I was a bit hesitant about returning to the States.. Mainly as I always manage to grow way too fond of Sweden when I am there. It agonizes me to leave people behind. This is the fourth time, and it hurts just as much to see the sadness in their eyes. I know that life will go on as normal without me, but I keep on wondering what chances I am missing by not being there. My sister changes so fast, I can almost not keep up with her. Guess that is a part of being a teenager, though I would love to be able to follow her every move.
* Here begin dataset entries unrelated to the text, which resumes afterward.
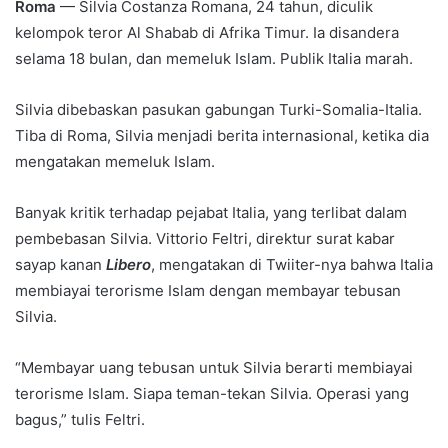
Roma
— Silvia Costanza Romana, 24 tahun, diculik
kelompok teror Al Shabab di Afrika Timur. Ia disandera
selama 18 bulan, dan memeluk Islam. Publik Italia marah.
Silvia dibebaskan pasukan gabungan Turki-Somalia-Italia.
Tiba di Roma, Silvia menjadi berita internasional, ketika dia
mengatakan memeluk Islam.
Banyak kritik terhadap pejabat Italia, yang terlibat dalam
pembebasan Silvia. Vittorio Feltri, direktur surat kabar
sayap kanan
Libero
, mengatakan di Twiiter-nya bahwa Italia
membiayai terorisme Islam dengan membayar tebusan
Silvia.
“Membayar uang tebusan untuk Silvia berarti membiayai
terorisme Islam. Siapa teman-tekan Silvia. Operasi yang
bagus,” tulis Feltri.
Meeting all my friends here was amazing. There are still some people that I have yet to meet, but so far I have been enjoying myself. I visited my host family yesterday and had brunch. They showed me pictures from their trip to Scandinavia and my old school. My old school.. I don't know if I will ever go back, but when I saw those pictures it made me want to see it once more. Though there is nothing left for me there. I don't know anyone at the school and my teachers are not there any longer. Or, some are but the ones that meant the most for me are not.
I am listening to my flat mates alarms now, soon the apartment will be alive again.